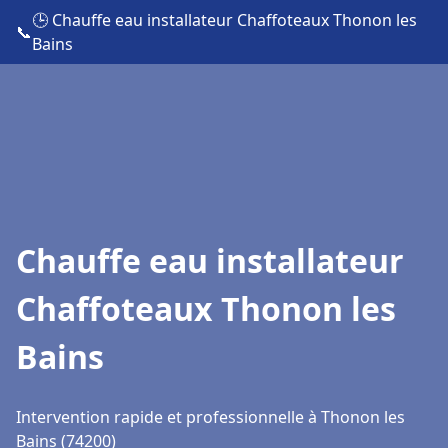
🕒 Chauffe eau installateur Chaffoteaux Thonon les
📞
Bains
Chauffe eau installateur
Chaffoteaux Thonon les
Bains
Intervention rapide et professionnelle à Thonon les
Bains (74200)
——
• **YOUR TASK**:
Word for word, restate all of the material, omitting the images.

• **SOLUTION FOR THIS TASK**:
🕒 Chauffe eau installateur Chaffoteaux Thonon les
📞
Bains
Chauffe eau installateur
Chaffoteaux Thonon les
Bains
Intervention rapide et professionnelle à Thonon les
Bains (74200)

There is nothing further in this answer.